Task to carry out: All lines from the one containing "Make sure to request a detailed estimate" to the end of the entries below must be output exactly, and no other lines.

Supplied data:
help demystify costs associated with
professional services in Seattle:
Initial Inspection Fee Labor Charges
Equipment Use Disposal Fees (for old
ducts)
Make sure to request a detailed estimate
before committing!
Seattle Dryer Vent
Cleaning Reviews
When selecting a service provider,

Result for this exercise:
Make sure to request a detailed estimate
before committing!
Seattle Dryer Vent
Cleaning Reviews
When selecting a service provider,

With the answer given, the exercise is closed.